This is a rant about wine. But more than that, it’s a rant about the sorry state that western civilization has gotten itself into. We live in such a consumer-driven, brand-conscious, intellectual-property-loving, litigious culture that our very language is now off limits to us because large corporations say so.
It’s bad enough in the wine world that we’re fighting over place names and appellations that sound the same (witness the battle lost by Friuli who can no longer make a wine called Tocai Friulano because “Tocai” sounds too much like Tokaji, the famous Hungarian wine). But now we’re seeing battles over normal, everyday words.
My heart goes out to poor Kathleen and Simon Inman, proprietors of Inman Family Vineyards, a winery that just got started three or four years ago in the Russian River Valley. Their vineyard property (along with several other famous wineries) lies on Olivet Road in Sonoma County, and so she opted to name her vineyard Olivet Grange Vineyard. But what should happen when she released her Olivet Grange Vineyard Pinot Noir last year?
Penfolds Estate, the Australian company owned by the liquor giant Fosters, sued, claiming they owned the exclusive right to use the word Grange on a wine label.
If you’re not outraged, you’re not paying attention. Can I outline the reasons that this is so utterly stupid, and frankly just plain mean?
1. It’s a common word in the English language. Since when does anyone own the exclusive right to it in any form?
2. It’s the name of their vineyard, for Pete’s sake. Penfolds Grange is just the proper name for the wine. It is not made from the Grange vineyard (Grange is made from several vineyard sources).

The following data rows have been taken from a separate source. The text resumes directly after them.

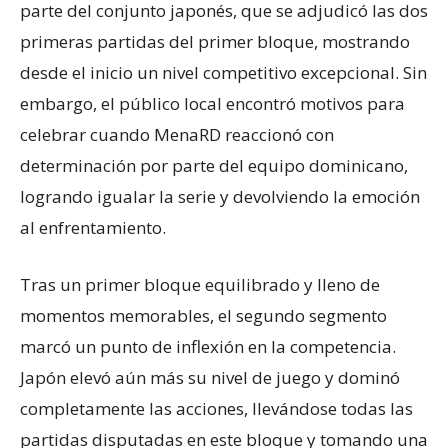
parte del conjunto japonés, que se adjudicó las dos
primeras partidas del primer bloque, mostrando
desde el inicio un nivel competitivo excepcional. Sin
embargo, el público local encontró motivos para
celebrar cuando MenaRD reaccionó con
determinación por parte del equipo dominicano,
logrando igualar la serie y devolviendo la emoción
al enfrentamiento.
Tras un primer bloque equilibrado y lleno de
momentos memorables, el segundo segmento
marcó un punto de inflexión en la competencia.
Japón elevó aún más su nivel de juego y dominó
completamente las acciones, llevándose todas las
partidas disputadas en este bloque y tomando una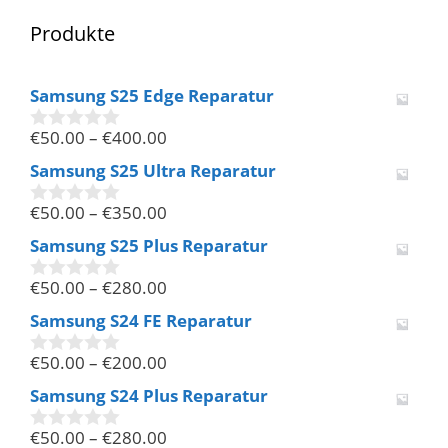
Produkte
Samsung S25 Edge Reparatur
€
50.00
–
€
400.00
0
v
Samsung S25 Ultra Reparatur
o
n
€
50.00
–
€
350.00
5
0
v
Samsung S25 Plus Reparatur
o
n
€
50.00
–
€
280.00
5
0
v
Samsung S24 FE Reparatur
o
n
€
50.00
–
€
200.00
5
0
v
Samsung S24 Plus Reparatur
o
n
€
50.00
–
€
280.00
5
0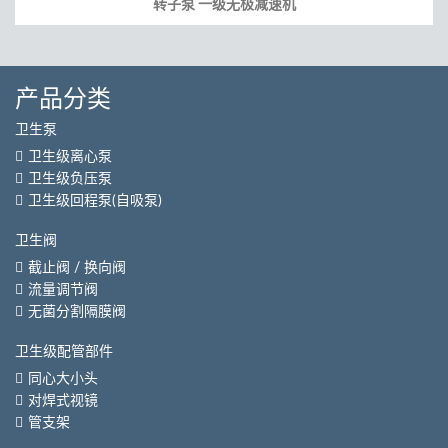
转子泵 一级无极减速机
产品分类
卫生泵
卫生级离心泵
卫生级负压泵
卫生级回程泵(自吸泵)
卫生阀
截止阀 / 换向阀
流量调节阀
无菌分割隔膜阀
卫生级配管部件
同心大小头
对焊式视镜
管支架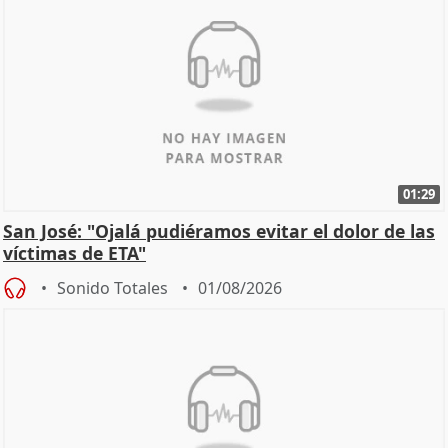
01:29
San José: "Ojalá pudiéramos evitar el dolor de las
víctimas de ETA"
Sonido Totales
01/08/2026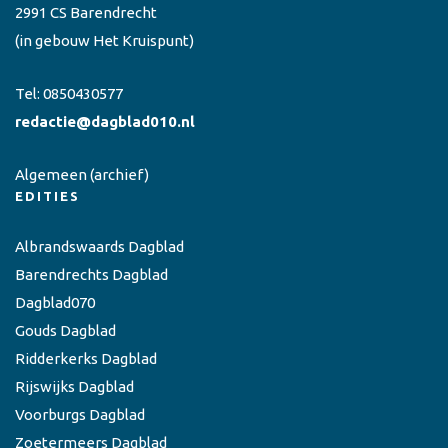
2991 CS Barendrecht
(in gebouw Het Kruispunt)
Tel:
0850430577
redactie@dagblad010.nl
Algemeen
(archief)
EDITIES
Albrandswaards Dagblad
Barendrechts Dagblad
Dagblad070
Gouds Dagblad
Ridderkerks Dagblad
Rijswijks Dagblad
Voorburgs Dagblad
Zoetermeers Dagblad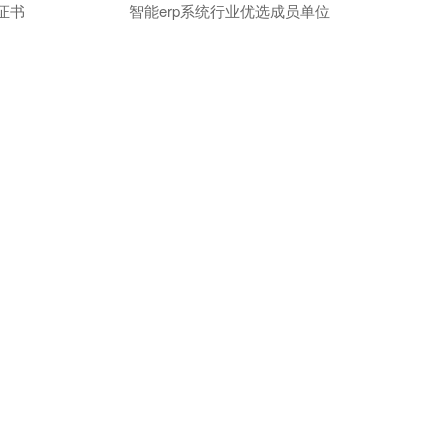
证书
智能erp系统行业优选成员单位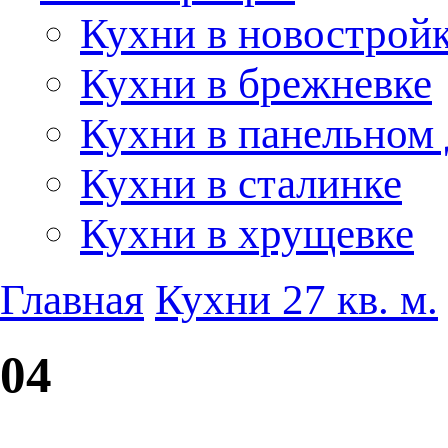
Кухни в новострой
Кухни в брежневке
Кухни в панельном
Кухни в сталинке
Кухни в хрущевке
Главная
Кухни 27 кв. м.
04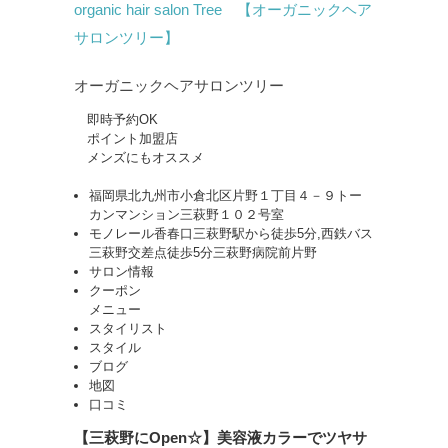
organic hair salon Tree 【オーガニックヘア
サロンツリー】
オーガニックヘアサロンツリー
即時予約OK
ポイント加盟店
メンズにもオススメ
福岡県北九州市小倉北区片野１丁目４－９トー
カンマンション三萩野１０２号室
モノレール香春口三萩野駅から徒歩5分,西鉄バス
三萩野交差点徒歩5分三萩野病院前片野
サロン情報
クーポン
メニュー
スタイリスト
スタイル
ブログ
地図
口コミ
【三萩野にOpen☆】美容液カラーでツヤサ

3. Wine 1 is named: Inman Family Vineyards “Olivet Grange Vineyard” Pinot Noir, Russian River Valley. Wine 2 is named Penfolds Grange, Barossa Valley, Australia. What moron is going to get these mixed up?
4. Did I mention it’s a frikkin Pinot Noir!!!! Who is going to confuse a $40 Pinot from Sonoma with a $200 Syrah from Down Under? Boggles the mind.
5. Inman family wines makes something like 3000 cases a year. Penfolds? Probably 150,000. So where’s the threat? Inman doesn’t even have the money to challenge this ridiculous lawsuit in court. They just have to roll over. Which is, of course, precisely what Foster’s wants.
The sad thing is, this sort of shit happens all the time in the corporate world, and with more frequency every passing year. Yet the folks who work at these big corporations (not just in the wine world) are constantly complaining about the fact that they are painted by so many people to be big evil monsters.
Well here’s a tip for the Foster’s and the other big companies of the world who think you own words just because they’ve been on your label for years: try spending your money on something productive and keeping a leash on your rabid lawyers for a change and you’ll be surprised how people might treat you. Or, you can just keep being pricks about stuff like this and you’ll always be the companies that people love to hate.
Inman Family Vineyards will be releasing their Pinot Noirs from now on labeled “OGV.”